**What the task asks**
The word to look for is "OAuth". Report every line of the entries below that has it.

**Records for processing**
#####
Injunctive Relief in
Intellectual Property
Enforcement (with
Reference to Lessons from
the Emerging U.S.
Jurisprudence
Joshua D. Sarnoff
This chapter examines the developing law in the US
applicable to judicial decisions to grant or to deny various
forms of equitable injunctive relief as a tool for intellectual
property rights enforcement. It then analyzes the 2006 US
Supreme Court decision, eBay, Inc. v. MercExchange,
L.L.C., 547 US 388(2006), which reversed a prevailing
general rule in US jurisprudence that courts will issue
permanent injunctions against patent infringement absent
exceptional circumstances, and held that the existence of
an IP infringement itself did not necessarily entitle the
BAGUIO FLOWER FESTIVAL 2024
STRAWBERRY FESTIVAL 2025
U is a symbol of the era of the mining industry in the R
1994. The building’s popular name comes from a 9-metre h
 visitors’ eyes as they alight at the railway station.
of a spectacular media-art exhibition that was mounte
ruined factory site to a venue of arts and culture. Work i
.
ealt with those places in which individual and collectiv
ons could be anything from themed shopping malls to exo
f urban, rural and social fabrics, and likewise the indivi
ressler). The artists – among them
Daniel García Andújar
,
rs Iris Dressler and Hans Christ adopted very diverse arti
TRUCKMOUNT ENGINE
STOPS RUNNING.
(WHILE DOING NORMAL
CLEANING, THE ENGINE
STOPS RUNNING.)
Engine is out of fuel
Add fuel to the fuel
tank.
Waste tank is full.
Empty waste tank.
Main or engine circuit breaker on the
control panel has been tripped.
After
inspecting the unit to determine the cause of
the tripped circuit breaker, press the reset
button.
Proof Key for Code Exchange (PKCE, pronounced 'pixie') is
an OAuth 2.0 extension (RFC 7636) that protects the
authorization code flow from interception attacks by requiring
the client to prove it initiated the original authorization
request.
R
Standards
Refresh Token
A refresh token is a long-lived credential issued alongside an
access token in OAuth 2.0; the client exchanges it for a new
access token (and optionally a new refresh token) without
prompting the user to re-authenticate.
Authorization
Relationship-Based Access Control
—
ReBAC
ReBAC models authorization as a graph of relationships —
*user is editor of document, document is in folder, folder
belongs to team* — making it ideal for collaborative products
#####
**Response to the exercise**
an OAuth 2.0 extension (RFC 7636) that protects the
access token in OAuth 2.0; the client exchanges it for a new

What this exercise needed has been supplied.